Outside activities that are not appropriate to my journal blog go to lennon2.com: A link to brother's project, bringing the USS Saratoga to Quonset Point as a museum. The acknowledgment that I make the union website, within a stark template. A few old clips. Flowers and vacations and personal comments in the big conversation. Photos. Disclosure, really, more than most columnists show.
I didn't subtitle my Journal blog "Bottom-up" journalism from the pros for readers as much as to remind myself where I am when I open that file.
I "simul-blog" some posts that straddle and have wider appeal.
My personal blog languishes a lot. ...
The happy ending here might be to get Denis's blog into the newsroom and "converged" on the road with his travel writing.
That's a good suggestion -- one that I'm sure the Courant will ignore. More and more, with a few exceptioins (such as Sheila and Dan), I'm finding that journalists' personal weblogs are more interesting, insightful and fun to read than the blogs sanctioned by news sites. (See Glenn Reynolds vs. Glenn Reynolds on MSNBC for one example.)
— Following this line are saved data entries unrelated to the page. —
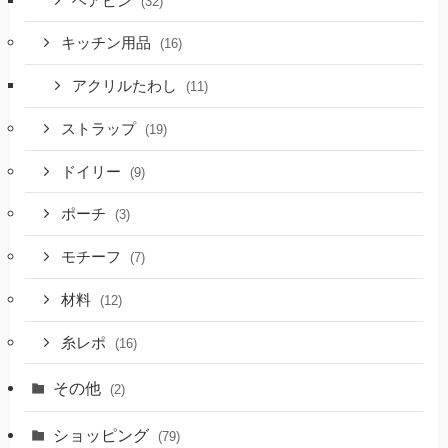
ヘアピン
(32)
キッチン用品
(16)
アクリルたわし
(11)
ストラップ
(19)
ドイリー
(9)
ポーチ
(3)
モチーフ
(7)
材料
(12)
糸レポ
(16)
その他
(2)
ショッピング
(79)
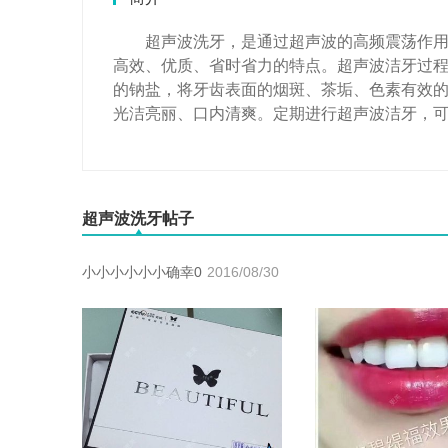
超声波洗牙，是通过超声波的高频震荡作用去
高效、优质、省时省力的特点。超声波洁牙过
的钠盐，将牙齿表面的烟斑、茶垢、色素有效
光洁亮丽、口内清爽。定期进行超声波洁牙，
超声波洗牙帖子
小小小小小小确幸0
2016/08/30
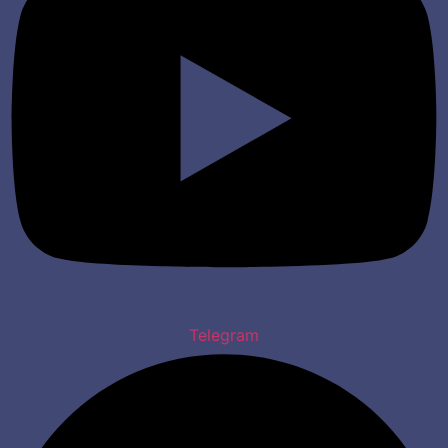
Telegram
Meantime, feel free to add your own comments here or on Denis Horgan's blog, where readers are expressing shock and awe at the Courant's hubris.
Regarding the suggestions by some readers on Denis' feedback page that journalists ought to write personal weblogs anonymously, or under a pen name: That's a terrible idea, unless it's done with the consent of the news publication's management. Such subterfuge, while understandable, can easily lead to misunderstandings of intent, and result in a suspension or firing -- as already happened once in Texas.